Curious where you saw the Microsoft/Cerebras experimentation noted online? That's very interesting.
It was mentioned in Anthropic Jack Clark's "Import AI" newsletter.

https://jack-clark.net/2025/02/17/import-ai-400-distillation...

DeepSeek just showed the compute edge is not that hard to match. They could have chosen to keep the gains proprietary but probably made good money playing the market instead, quants as they are.

https://centreforaileadership.org/resources/deepseeks_narrat...

If you’re using your compute capacity at 1.25% efficiency, you are not going to win because your iteration time is just going to be too long to stay competitive.

Software and algorithmic improvements diffuse faster than hardware, even with attempts to keep them secret. Maybe a company doubles the efficiency, but in 3 months, it's leaked and everyone is using it.

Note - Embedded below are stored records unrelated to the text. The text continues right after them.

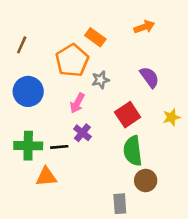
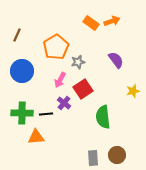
orange rectangle: (95, 37) -> (91, 23), moved
red square: (128, 115) -> (83, 89), moved
brown circle: (146, 180) -> (117, 155), moved

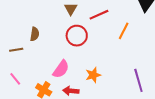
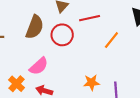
brown semicircle: (35, 34) -> (35, 27), moved, size x1.6
orange star: (93, 75) -> (91, 83), moved

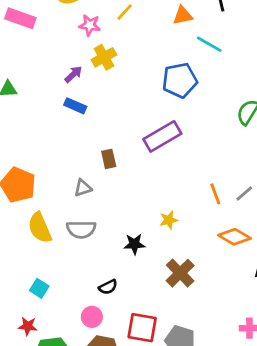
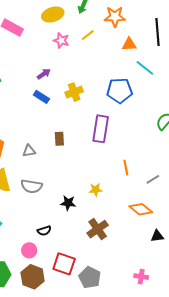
yellow cross: (104, 57) -> (74, 92), moved
purple rectangle: (162, 136) -> (101, 129), turned -60
gray triangle: (83, 188) -> (29, 151), moved
orange line: (215, 194) -> (126, 168), moved

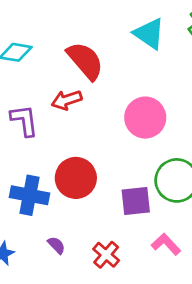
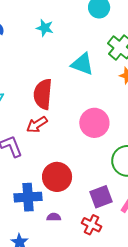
red semicircle: (85, 61) -> (43, 94), turned -120
purple square: (136, 201) -> (101, 197), moved
purple semicircle: (56, 245) -> (54, 217), moved, turned -32

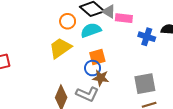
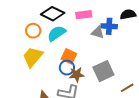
gray triangle: (109, 12) -> (98, 32), moved
orange square: (97, 57) -> (69, 56), turned -35
gray square: (145, 84) -> (103, 71), moved

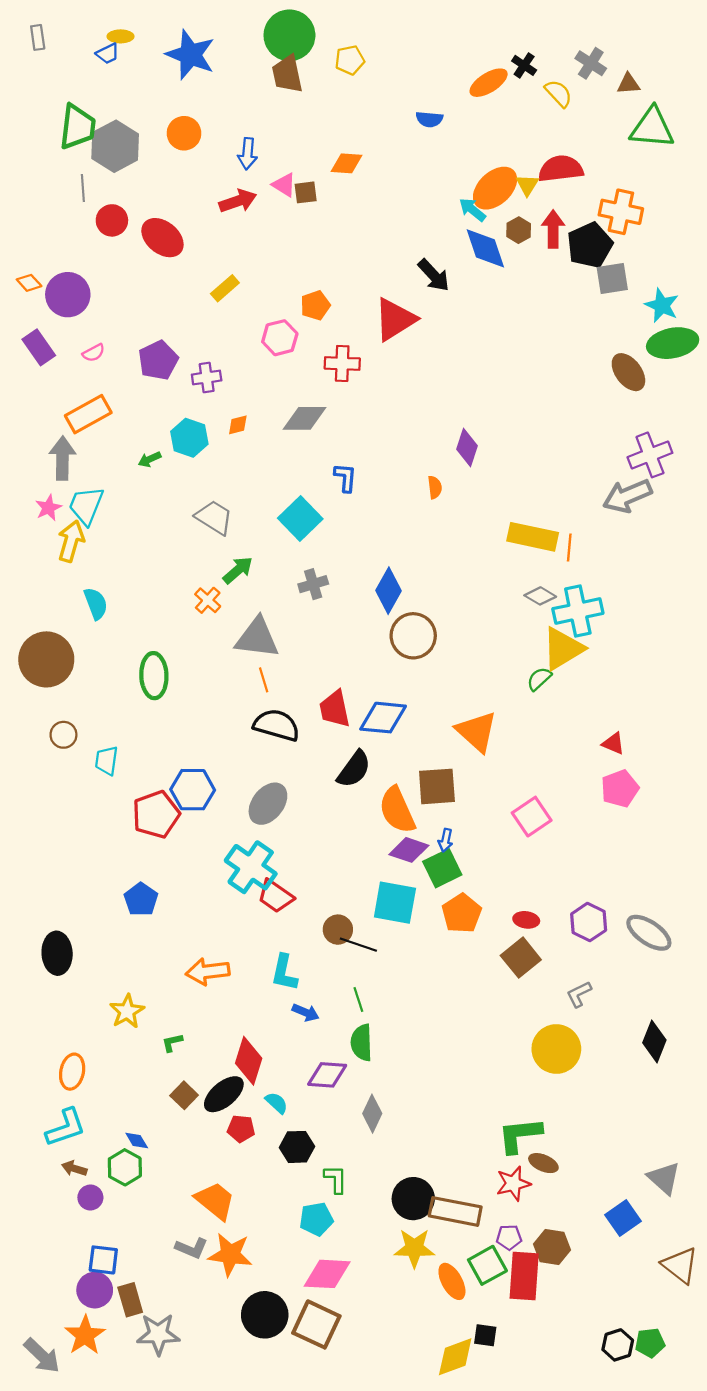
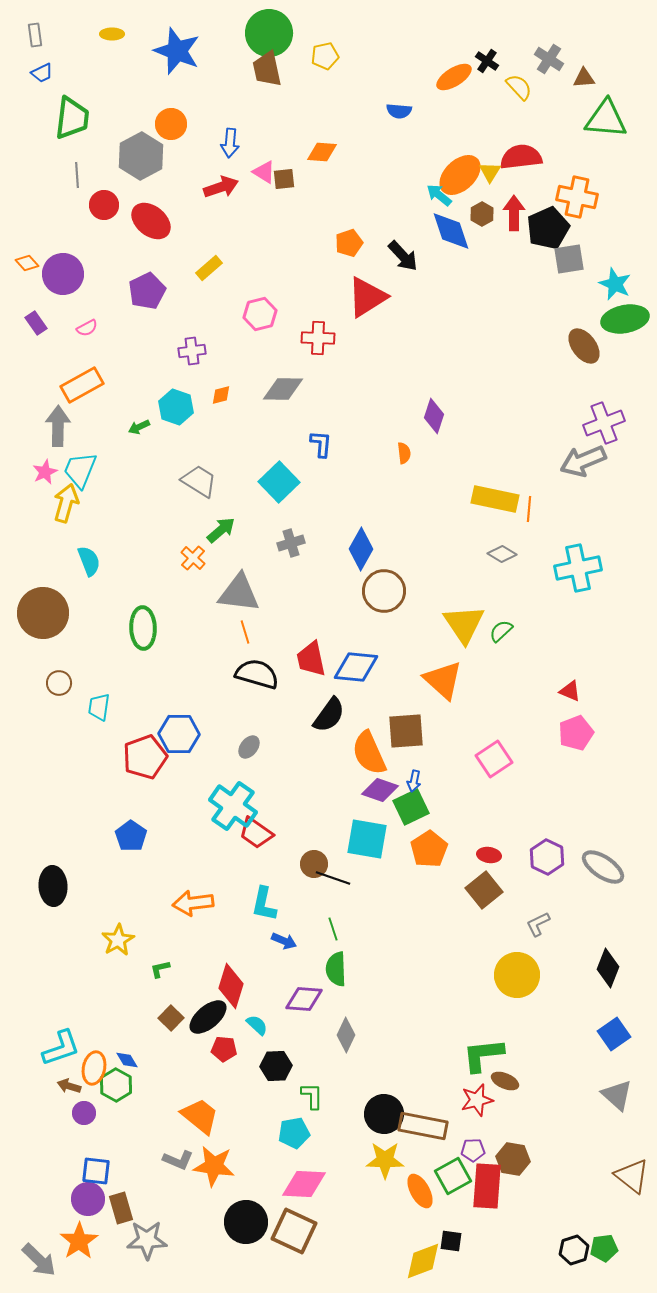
blue trapezoid: (108, 54) -> (42, 73), moved
gray hexagon: (115, 146) -> (141, 156), moved
orange pentagon: (315, 305) -> (349, 243), moved
purple rectangle: (39, 347) -> (36, 323), size x0.7
purple pentagon: (158, 360) -> (147, 291), moved
cyan cross: (578, 611) -> (578, 568), moved
yellow triangle: (563, 649) -> (464, 624), moved, turned -33
gray ellipse: (268, 804) -> (249, 747), size x0.6
orange ellipse: (72, 1072) -> (94, 1068), moved
blue square: (623, 1218) -> (614, 1034), moved

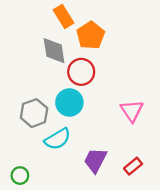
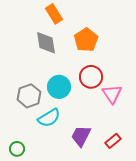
orange pentagon: (91, 35) -> (86, 40), moved
red circle: (81, 72) -> (91, 77), moved

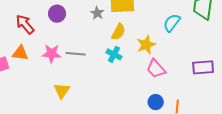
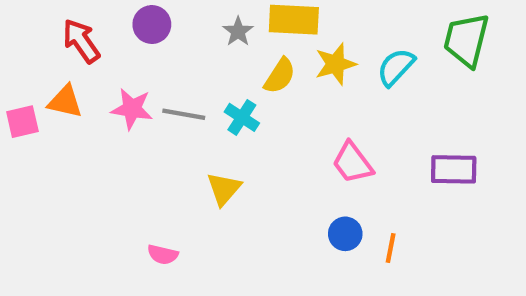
yellow star: (146, 45) -> (336, 64), moved
cyan cross: (114, 54) -> (242, 117), moved
yellow triangle: (62, 91) -> (224, 189), moved

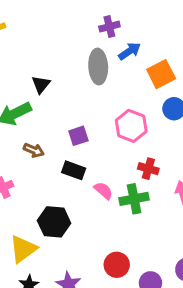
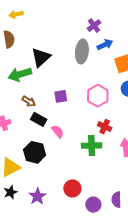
purple cross: (109, 27) -> (94, 26), turned -32
black triangle: (41, 85) -> (41, 57), size x1.5
black rectangle: (74, 170) -> (39, 119), moved
pink semicircle: (103, 191) -> (58, 131), moved

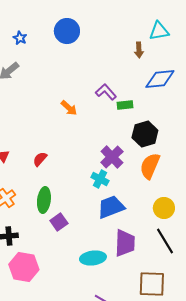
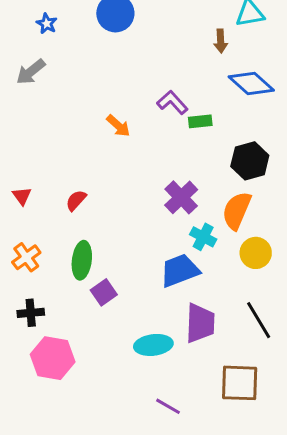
blue diamond: (160, 79) -> (251, 83), turned 48
black hexagon: (145, 134) -> (250, 161), moved
cyan cross: (100, 179) -> (203, 237), moved
yellow circle: (164, 208) -> (256, 253), moved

And then the compute edge becomes that much more durable.
Optimisation efforts don’t negate investment in capacity but multiply output.
Sorry, you missed the point - DeepSeek tried some new software ideas, they did not manage to secure the same computation capacity.
They achieved the same results for 1.25% of the computation cost... If they actually had that computation capacity, it would be game over with the AGI race by the same logic.
> but a compute edge is hard to match.

xAI bought hardware off the open market. Their compute edge could dissappear in a month if Google or Amazon wanted to raise their compute by a whole xAI

Not if there’s a hardware shortage.
Ok, 2 months.

Remember, the new B200 have 2.2x the performance of xAI’s current H100 “hardware edge”. So it only takes an order half the size.

Or you could order the old H100 instead and avoid the B200 shortage.